Dislocated: Stories from the Navajo New Lands
Exhibition and Panel Discussion

NAU_grantee highlight exhibition

Dislocated:  Stories from the Navajo New Lands explores one of the largest and most expensive relocation programs the U.S. federal government has ever undertaken.  Following a decades-long land dispute between the Navajo and Hopi, resolved by the Navajo-Hopi Land Settlement Act of 1974, 3,500 Navajo families were relocated.  Four hundred of those families moved to a community known as the New Lands, which sits along I-40 in northeastern Arizona.

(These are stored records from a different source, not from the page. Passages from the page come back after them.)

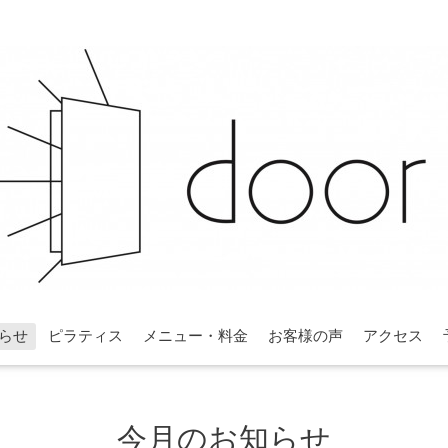
らせ
ピラティス
メニュー・料金
お客様の声
アクセス
今月のお知らせ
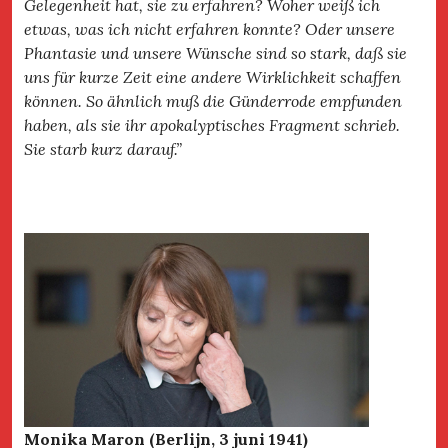
Gelegenheit hat, sie zu erfahren? Woher weiß ich
etwas, was ich nicht erfahren konnte? Oder unsere
Phantasie und unsere Wünsche sind so stark, daß sie
uns für kurze Zeit eine andere Wirklichkeit schaffen
können. So ähnlich muß die Günderrode empfunden
haben, als sie ihr apokalyptisches Fragment schrieb.
Sie starb kurz darauf.”
Monika Maron (Berlijn, 3 juni 1941)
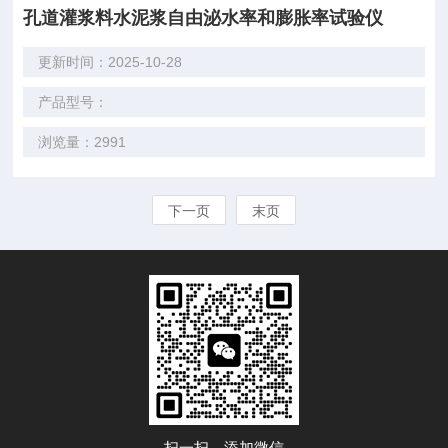
孔道灌浆料水泥浆自由泌水率和膨胀率试验仪
更新时间：2025-10-28
产品型号：
浏览量：2991
下一页
末页
扫一扫，添加微信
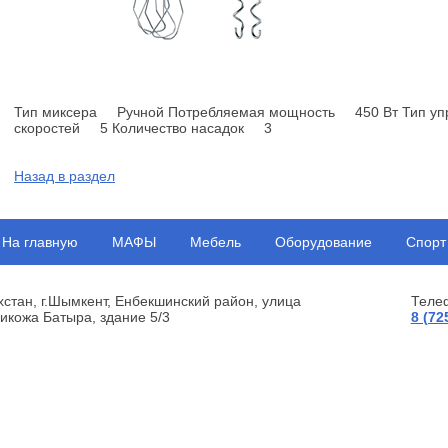
Тип миксера Ручной Потребляемая мощность 450 Вт Тип уп
скоростей 5 Количество насадок 3
Назад в раздел
На главную
МАФЫ
Мебель
Оборудование
Спорт
хстан, г.Шымкент, Енбекшинский район, улица
Теле
икожа Батыра, здание 5/3
8 (72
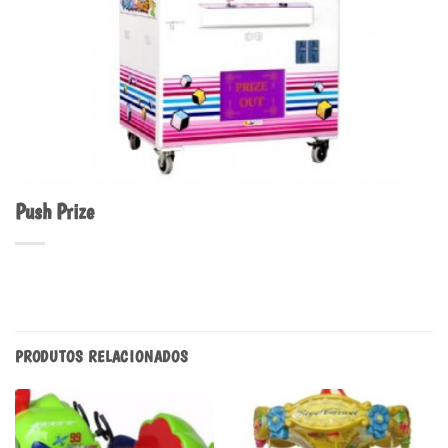
Push Prize
PRODUTOS RELACIONADOS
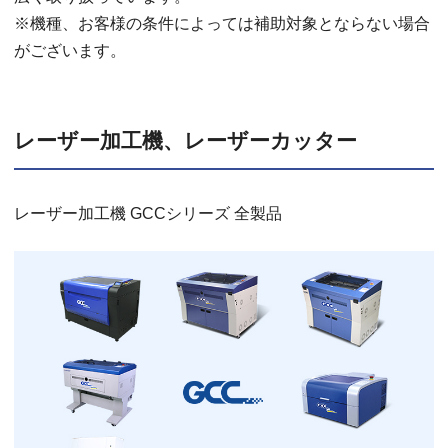
※機種、お客様の条件によっては補助対象とならない場合
がございます。
レーザー加工機、レーザーカッター
レーザー加工機 GCCシリーズ 全製品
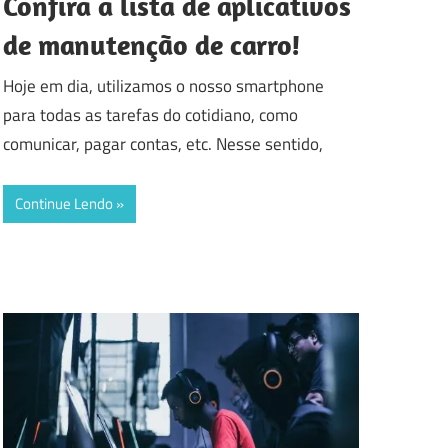
Confira a lista de aplicativos
de manutenção de carro!
Hoje em dia, utilizamos o nosso smartphone
para todas as tarefas do cotidiano, como
comunicar, pagar contas, etc. Nesse sentido,
Continue Lendo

For many, the relocation brought great confusion and devastation.  Families found themselves facing myriad challenges, many of which were due to a total disruption of their traditional, and self-sufficient, way of life.  Though the New Lands residents’ transition has been far from easy, many are determined to remedy ills and create a healthy and thriving community.  Among those dedicated to such improvement include rancher Kim Yazzie and local government official Mae Horseman.  On November 13, listen to these women’s New Lands experiences, as well as those of Lawrence Ruzow, an attorney for the Office of Navajo-Hopi Indian Relocation, at a panel discussion to be held at the Native American Cultural Center on Northern Arizona University’s campus.

 

NAU_grantee highlight shelley smithson
Shelley Smithson, lead curator of the exhibition

*    Exhibition on display at the Native American Cultural Center, NAU, now through January 2
*    Panel Discussion with opening reception at the Native American Cultural Center, NAU, November 13, 6:00 p.m.